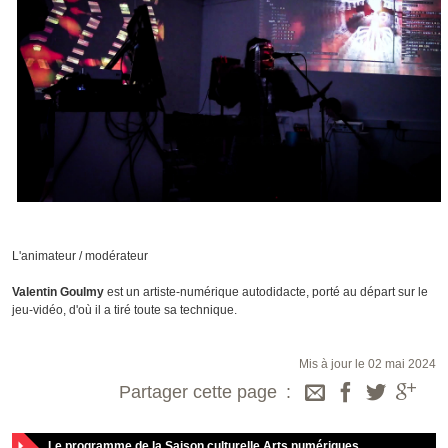
L'animateur / modérateur
Valentin Goulmy
est un artiste-numérique autodidacte, porté au départ sur le
jeu-vidéo, d'où il a tiré toute sa technique.
Mis à jour le 02 mai 2024
Partager cette page
Le programme de la Saison culturelle Arts numériques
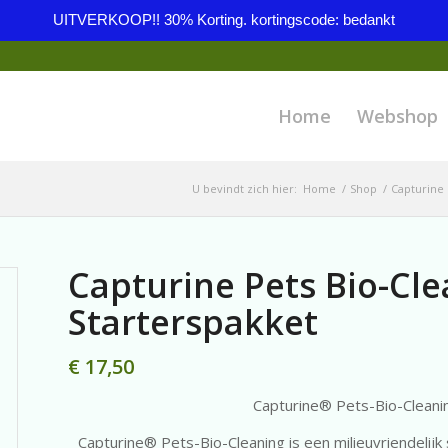
UITVERKOOP!! 30% Korting. kortingscode: bedankt
Home
Webshop
U bevindt zich hier:
Home
/
Shop
/
Capturine 
Capturine Pets Bio-Clea
Starterspakket
€
17,50
Capturine® Pets-Bio-Cleanin
Capturine® Pets-Bio-Cleaning is een milieuvriendeli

__HOW TO COMPLETE THIS TASK__.
Please find how many lines of the entries above include the string "Pets", giving the number and nothing else.

__ANSWER AREA__.
3